I think this is an instance of the well-known problem of "restriction of
range", which can reduce correlation coefficients (a popular correction
is known as Thorndike Case 2 and is implemented in rangeCorrection() in
the "psych" package).

But isn't this different from the effect that Vanhove pointed out?

As an aside, it appears that restricted ranges can also *increase*
correlations in some circumstances (Wiseman, 1967; Zimmerman and
Williams, 2000).


Wiseman, S. (1967). The effect of restriction of range upon correlation
coefficients. British Journal of Educational Psychology, 37, 248–252.

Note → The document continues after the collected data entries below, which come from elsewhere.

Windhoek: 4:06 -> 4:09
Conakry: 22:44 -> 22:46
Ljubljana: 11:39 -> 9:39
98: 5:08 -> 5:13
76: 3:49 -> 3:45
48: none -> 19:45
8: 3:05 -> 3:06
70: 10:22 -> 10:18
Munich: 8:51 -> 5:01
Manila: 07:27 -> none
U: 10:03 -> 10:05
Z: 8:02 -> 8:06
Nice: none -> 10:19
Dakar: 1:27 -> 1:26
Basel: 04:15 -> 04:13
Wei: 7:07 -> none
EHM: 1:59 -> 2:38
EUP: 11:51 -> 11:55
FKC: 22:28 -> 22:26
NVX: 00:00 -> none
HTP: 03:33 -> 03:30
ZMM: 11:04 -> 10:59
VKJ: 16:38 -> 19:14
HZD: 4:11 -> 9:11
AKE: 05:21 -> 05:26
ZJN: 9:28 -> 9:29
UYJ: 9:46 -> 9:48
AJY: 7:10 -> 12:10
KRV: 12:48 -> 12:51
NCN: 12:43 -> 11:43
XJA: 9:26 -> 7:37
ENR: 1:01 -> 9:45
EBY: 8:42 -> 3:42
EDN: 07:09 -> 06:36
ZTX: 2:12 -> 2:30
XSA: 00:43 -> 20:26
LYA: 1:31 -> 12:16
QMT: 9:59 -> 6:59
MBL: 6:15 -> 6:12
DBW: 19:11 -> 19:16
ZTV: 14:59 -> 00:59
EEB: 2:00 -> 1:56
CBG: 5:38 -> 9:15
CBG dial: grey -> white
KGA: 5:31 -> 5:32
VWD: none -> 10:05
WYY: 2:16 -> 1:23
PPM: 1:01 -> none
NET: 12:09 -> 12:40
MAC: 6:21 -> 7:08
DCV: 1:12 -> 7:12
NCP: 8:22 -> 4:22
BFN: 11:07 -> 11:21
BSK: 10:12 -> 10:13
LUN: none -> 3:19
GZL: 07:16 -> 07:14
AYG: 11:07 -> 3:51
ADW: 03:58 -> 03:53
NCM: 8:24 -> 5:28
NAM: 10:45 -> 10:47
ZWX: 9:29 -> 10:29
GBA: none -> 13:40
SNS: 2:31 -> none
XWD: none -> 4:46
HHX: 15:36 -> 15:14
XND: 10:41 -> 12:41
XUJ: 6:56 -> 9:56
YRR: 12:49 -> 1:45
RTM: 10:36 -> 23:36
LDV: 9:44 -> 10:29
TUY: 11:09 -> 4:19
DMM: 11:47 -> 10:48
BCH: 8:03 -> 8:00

Zimmerman, D. W., & Williams, R. H. (2000). Restriction of range and
correlation in outlier-prone distributions. Applied Psychological
Measurement, 24, 267–280. http://dx.doi.org/10.1177/01466210022031741

> I noticed in the earlier discussion an implication that by sampling
> towards the extremes of a distribution, the correlation is somehow
> inflated. I wouldn't say that -- it's larger, but it's probably
> usually more accurate to say that by sampling only in the middle of a
> distribution, the correlation is deflated. At least that's what I
> learned from File:Correlation_range_dependence.svg ?
>         Hi everyone
>         Thanks for your all your help! I probably should have given a
>         bit more information at the start: These particular data are
>         made up but represent the proportion of past vs present-tense
>         forms in (X axis) an input corpus and (Y axis) an elicited
>         production study. We deliberately chose highly past-biased or
>         present-biased verbs (though I’m now wondering if this was a
>         mistake).
>         The impression I’m getting from the replies so far is that
>         this is probably OK - and that the effect we get is meaningful
>         - though its size will have been inflated by our choice of
>         highly biased verbs.
>         We are now planning a follow-up study and would be interested
>         to hear people’s views on whether we should again choose
>         highly biased verbs (to make it more likely that we will
>         detect an effect if there is one to be found) or sample evenly
>         across the distribution (to get a more realistic estimate of
>         the size of any effect - not that this is particularly
>         important for our purposes).
>         Thanks
>         Ben
>         Hi Ben,
>         Just another perspective on what everyone else is saying: just
>         think carefully about why your distributions look like they
>         are.  That is, each variable is extremely bimodal.  Why?  If
>         it's an artifact of how you sampled, then Jan's point is
>         especially relevant.  If there is some underlying categorical
>         structure, like classes of "high" and "low" values for both
>         variables, then you probably just want something like a
>         contingency table, and the variation around each class "cloud"
>         could just be a type of measurement error.  So maybe a simple
>         correlation isn't necessarily going to give you the "wrong"
>         inference, but it's missing something potentially very
>         important about how your data is structured.
>         -scott
>         Hello Ben,
>         An additional thing you may want to consider is that
>         extreme-group sampling can lead to systematically larger
>         effect sizes than ordinary sampling:
>         ---
>         library(MASS)
>         sim.cors <- function(n = 100) {
>         dat <- mvrnorm(n, Sigma = matrix(c(1, 0.8, 0.8, 1), 2), mu =
>         c(0, 0))
>         cor.tot <- cor(dat)[1, 2]
>         cor.reduced <- cor(dat[rank(dat[,1]) <= 10 | rank(dat[,1]) >=
>         91, ])[1, 2]
>         return(list(cor.tot, cor.reduced))
>         }
>         cors <- replicate(1e3, sim.cors())
>         plot(unlist(cors[1, ]), unlist(cors[2, ]),
>              xlim = c(0.6, 1), ylim = c(0.6, 1),
>              xlab = "correlation full range",
>              ylab = "correlation extreme cases")
>         abline(a = 0, b = 1, lwd = 2, col = "blue")
>         ---
>         I.e., for the same bivariate relationship, you'll end up with
>         larger correlation coefficients if you've sampled at the
>         extremes (largest and lowest values) than if you were
>         indiscriminate in your choice of x-values. This may be
>         important if you want to use the correlation coefficient to
>         communicate the strength of the bivariate relationship.
>         Regression coefficients don't show this effect (from an
>         earlier simulation I ran):
>         Cheers,
>         Jan
>         Hi
>         Is anyone able to advise on the following- probably very naive
>         - question? Is it problematic to run/interpret a correlation
>         that is driven by extreme values like this?
>         Xaxis=c(1,3,3,5,6,8,85,87,90,92,97,98)
>         Yaxis=c(2,10,8,4,12,2,85,80,94,82,80,87)
>         Data = data.frame(Xaxis,Yaxis)
>         plot(Data$Xaxis, Data$Yaxis)
>         And if it is problematic, would lme models (where these
>         datapoints represent - for example - the by-item means) also
>         inherit the same problems?
>         Thanks
>         Ben
>         <Rplot.jpeg>